* _INPUT DATA_
------------------------------------
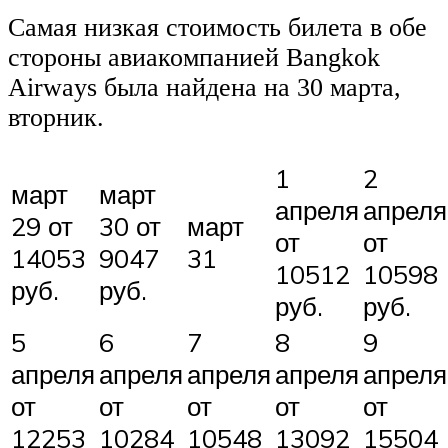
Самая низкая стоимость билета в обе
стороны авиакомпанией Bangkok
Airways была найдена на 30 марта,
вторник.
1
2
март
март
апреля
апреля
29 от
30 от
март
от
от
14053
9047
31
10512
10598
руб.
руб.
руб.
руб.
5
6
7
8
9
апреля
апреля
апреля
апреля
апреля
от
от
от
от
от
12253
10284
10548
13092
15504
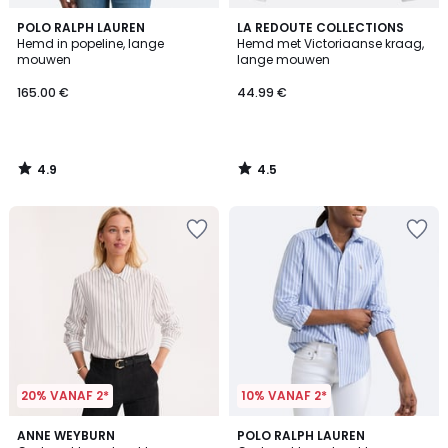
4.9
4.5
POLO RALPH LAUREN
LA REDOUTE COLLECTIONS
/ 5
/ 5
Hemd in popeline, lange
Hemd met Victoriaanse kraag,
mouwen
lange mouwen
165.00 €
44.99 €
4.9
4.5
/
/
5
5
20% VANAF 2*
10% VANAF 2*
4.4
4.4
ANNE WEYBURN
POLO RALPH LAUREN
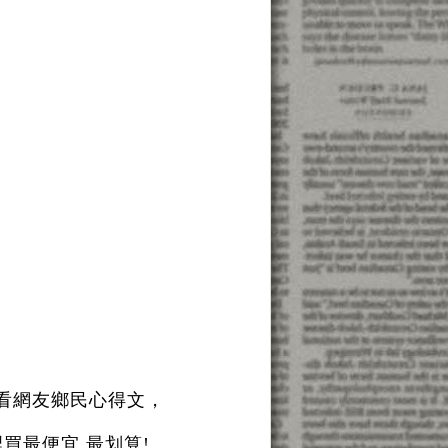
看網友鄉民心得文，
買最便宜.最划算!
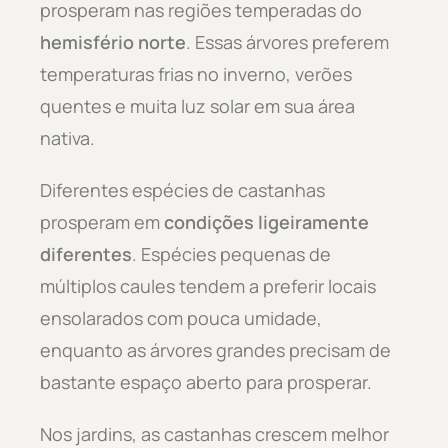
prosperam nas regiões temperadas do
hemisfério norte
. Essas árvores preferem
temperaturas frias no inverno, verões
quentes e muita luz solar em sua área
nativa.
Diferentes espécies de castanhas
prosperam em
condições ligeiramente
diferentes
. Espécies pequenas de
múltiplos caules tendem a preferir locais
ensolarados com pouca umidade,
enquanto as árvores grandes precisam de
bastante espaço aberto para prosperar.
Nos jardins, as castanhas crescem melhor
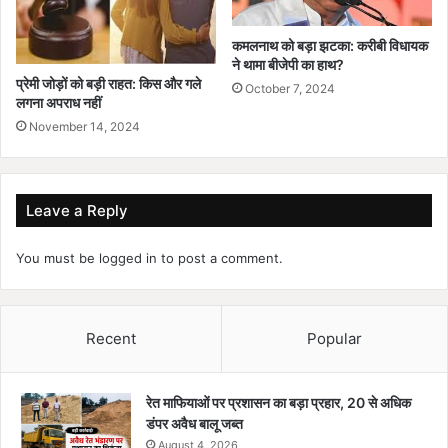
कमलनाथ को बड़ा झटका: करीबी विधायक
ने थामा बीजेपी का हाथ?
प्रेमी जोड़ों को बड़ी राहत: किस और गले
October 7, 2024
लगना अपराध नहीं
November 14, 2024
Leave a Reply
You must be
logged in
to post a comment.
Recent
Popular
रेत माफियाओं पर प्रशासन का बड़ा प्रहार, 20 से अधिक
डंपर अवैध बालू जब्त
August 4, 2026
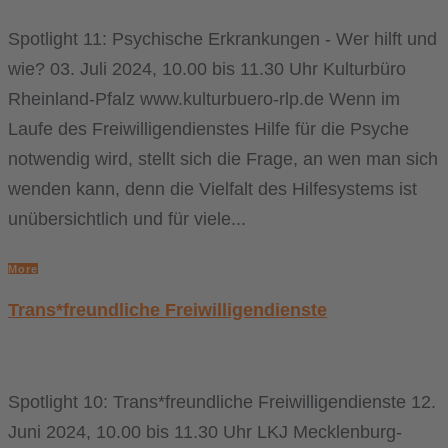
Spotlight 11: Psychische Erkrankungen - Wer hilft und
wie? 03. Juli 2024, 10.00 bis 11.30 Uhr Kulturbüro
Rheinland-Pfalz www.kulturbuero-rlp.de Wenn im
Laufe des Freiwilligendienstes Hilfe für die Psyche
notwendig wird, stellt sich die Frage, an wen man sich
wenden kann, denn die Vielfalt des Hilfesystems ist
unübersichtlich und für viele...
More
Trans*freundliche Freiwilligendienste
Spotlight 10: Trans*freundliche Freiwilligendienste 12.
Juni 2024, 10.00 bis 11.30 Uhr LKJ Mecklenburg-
------------------------------------
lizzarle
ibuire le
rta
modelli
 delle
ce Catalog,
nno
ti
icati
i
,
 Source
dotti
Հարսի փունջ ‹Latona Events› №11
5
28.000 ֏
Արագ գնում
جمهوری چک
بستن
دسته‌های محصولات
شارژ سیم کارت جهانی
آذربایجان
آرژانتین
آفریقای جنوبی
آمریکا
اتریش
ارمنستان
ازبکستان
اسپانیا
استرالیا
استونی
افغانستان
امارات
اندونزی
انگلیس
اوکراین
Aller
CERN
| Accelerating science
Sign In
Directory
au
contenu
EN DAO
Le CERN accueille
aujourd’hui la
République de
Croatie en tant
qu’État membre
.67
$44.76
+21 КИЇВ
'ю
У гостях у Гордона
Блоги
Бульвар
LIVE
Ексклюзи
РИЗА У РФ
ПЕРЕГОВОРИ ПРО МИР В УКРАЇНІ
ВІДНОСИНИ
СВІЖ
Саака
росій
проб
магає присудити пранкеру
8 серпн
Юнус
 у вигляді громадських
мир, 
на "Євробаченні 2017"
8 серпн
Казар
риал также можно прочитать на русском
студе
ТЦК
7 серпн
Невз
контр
------------------------------------
* _WHAT YOU NEED TO DO_
Search the data above for "freundliche" and copy every line where it turns up.

* _RESULT OF THE TASK_
Trans*freundliche Freiwilligendienste
Spotlight 10: Trans*freundliche Freiwilligendienste 12.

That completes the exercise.